### Exercise description
Your response must be made up of each line in the data below that contains the string "نهاد".

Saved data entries
..............................

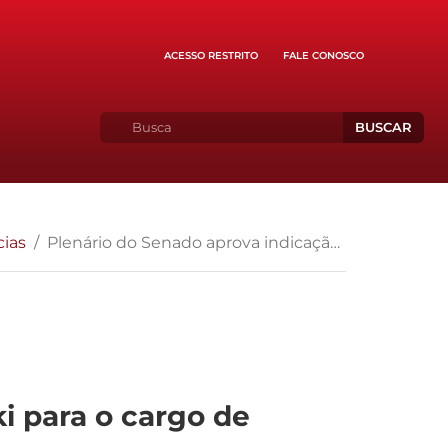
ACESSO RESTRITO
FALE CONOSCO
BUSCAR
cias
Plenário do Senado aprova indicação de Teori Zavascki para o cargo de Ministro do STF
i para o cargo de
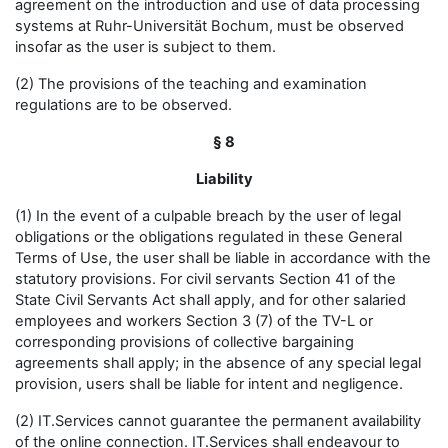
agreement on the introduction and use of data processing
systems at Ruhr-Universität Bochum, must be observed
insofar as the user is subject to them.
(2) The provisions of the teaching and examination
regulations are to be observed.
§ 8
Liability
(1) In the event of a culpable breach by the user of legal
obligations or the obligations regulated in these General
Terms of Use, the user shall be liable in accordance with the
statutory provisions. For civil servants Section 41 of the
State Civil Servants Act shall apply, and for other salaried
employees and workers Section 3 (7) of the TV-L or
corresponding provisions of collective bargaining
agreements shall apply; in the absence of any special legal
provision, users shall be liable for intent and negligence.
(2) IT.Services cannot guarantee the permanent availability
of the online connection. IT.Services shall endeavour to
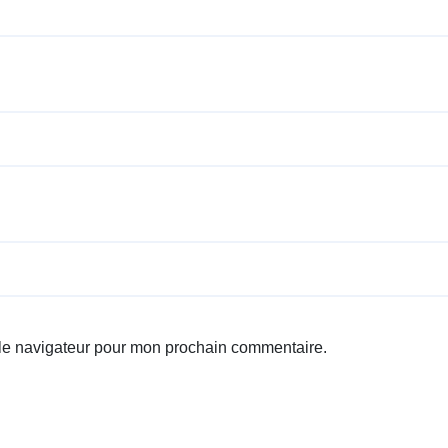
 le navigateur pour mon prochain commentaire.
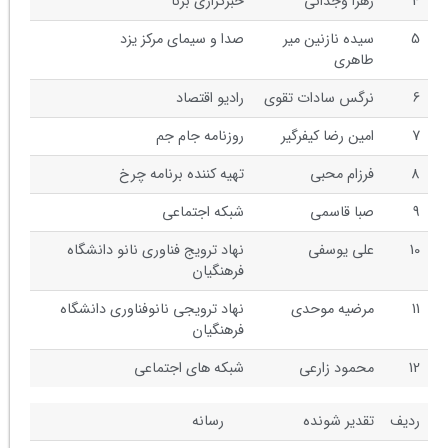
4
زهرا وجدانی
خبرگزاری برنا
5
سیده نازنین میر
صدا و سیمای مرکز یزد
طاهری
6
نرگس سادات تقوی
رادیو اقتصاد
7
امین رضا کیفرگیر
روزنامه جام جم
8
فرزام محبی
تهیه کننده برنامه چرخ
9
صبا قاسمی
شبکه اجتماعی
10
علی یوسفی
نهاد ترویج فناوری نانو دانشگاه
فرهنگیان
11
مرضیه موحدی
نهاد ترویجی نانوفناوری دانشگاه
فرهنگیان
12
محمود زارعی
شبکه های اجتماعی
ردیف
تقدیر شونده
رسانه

..............................

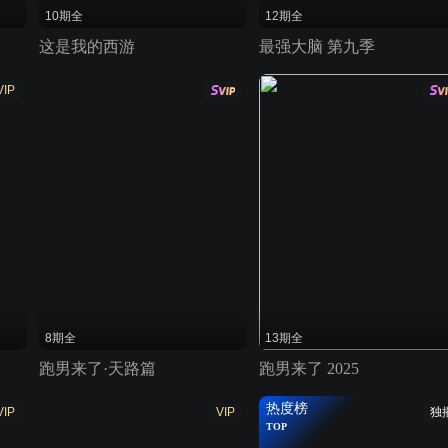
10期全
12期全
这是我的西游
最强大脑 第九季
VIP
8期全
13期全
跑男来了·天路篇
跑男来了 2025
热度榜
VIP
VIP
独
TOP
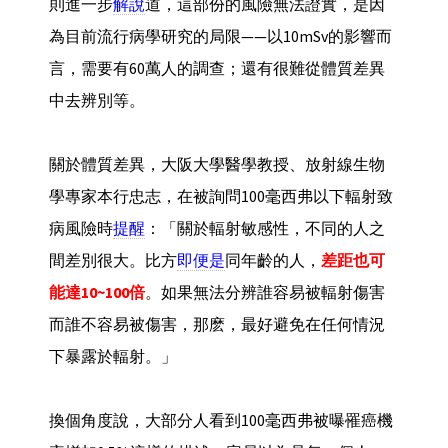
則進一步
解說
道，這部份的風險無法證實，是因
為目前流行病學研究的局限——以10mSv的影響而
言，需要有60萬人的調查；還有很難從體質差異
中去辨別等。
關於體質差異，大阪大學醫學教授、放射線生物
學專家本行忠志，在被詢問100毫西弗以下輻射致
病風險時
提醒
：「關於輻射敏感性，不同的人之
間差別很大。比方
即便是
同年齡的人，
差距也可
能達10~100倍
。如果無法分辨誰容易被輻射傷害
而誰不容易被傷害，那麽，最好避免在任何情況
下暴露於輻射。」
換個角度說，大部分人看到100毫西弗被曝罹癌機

..............................

### Response to this exercise
نهاد ترویج فناوری نانو دانشگاه
نهاد ترویجی نانوفناوری دانشگاه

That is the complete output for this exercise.